Minority Leader of the Kentucky Senate
- Incumbent
- Assumed office January 3, 2023
- Preceded by: Morgan McGarvey

Member of the Kentucky Senate from the 33rd district
- Incumbent
- Assumed office January 1, 1989
- Preceded by: Georgia Davis Powers

Personal details
- Born: Gerald Anthony Neal September 22, 1945 (age 80) Louisville, Kentucky, U.S.
- Party: Democratic
- Spouse: Kathy Cooksie
- Children: 5
- Education: Simmons College of Kentucky (attended) Kentucky State University (BA) University of Louisville (JD) University of Michigan (attended)

= Gerald Neal =

American politician (born 1945)

Gerald Anthony Neal (born September 22, 1945) is an American politician who has served as a member of the Kentucky Senate since 1989. A member of the Democratic Party, Neal represents Kentucky's 33rd Senate district, which includes part of Jefferson County.

Neal has been the longest-serving member of the senate since the resignation of senate president David Williams in 2012. Neal was selected as Minority leader by the Senate Democratic caucus following the election of incumbent Morgan McGarvey to congress in 2022.

==Early life==
Gerald Neal was born on September 22, 1945. He graduated from Shawnee High School in Louisville in 1963 and Kentucky State University in 1967 with a Bachelor of Arts degree in history and political science, and was later bestowed an honorary Doctor of Humane Letters degree.

Neal received a Juris Doctor degree in 1972 from the University of Louisville's Brandeis School of Law, and was later named as their 2006 Distinguished Alumni Law Fellow.
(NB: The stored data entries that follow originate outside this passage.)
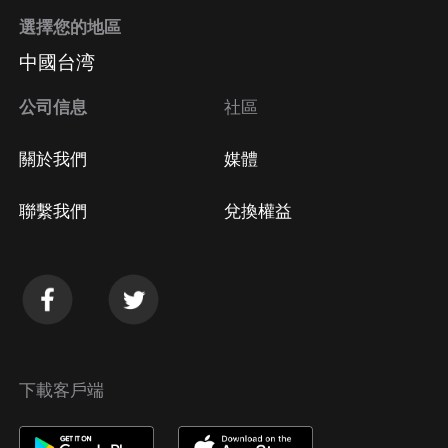
選擇您的地區
中國台湾
公司信息
社區
關於我們
媒體
聯繫我們
兌換權益
下載客戶端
Neal pursued graduate studies in political science at the University of Michigan, and later returned to Kentucky to begin his legal career.

Neal was a member of the Jaycees.

==Career==
Beginning his career at the Legal Aid Society and the Neighborhood Youth Corps before 1974, Neal committed to social justice and community empowerment. His advocacy efforts were recognized when he was appointed to a commission to study juvenile justice in 1974.

In 1975, Neal served on the Jefferson County Welfare Advisory Board and campaigned for Aubrey Williams in the Jefferson County Commissioner race. His commitment to public health and safety led to his appointment as assistant director of the Louisville Department of Public Health and Safety on July 22, 1975, by Director James E Thornberry during the administration of Mayor Harvey I. Sloane.

Neal lost the 8th ward Democratic aldermanic primary in April 1977 but soon after that, he was elected to the school board steering committee in July 1977. He was elected President of the Kentucky National Bar Association in 1977.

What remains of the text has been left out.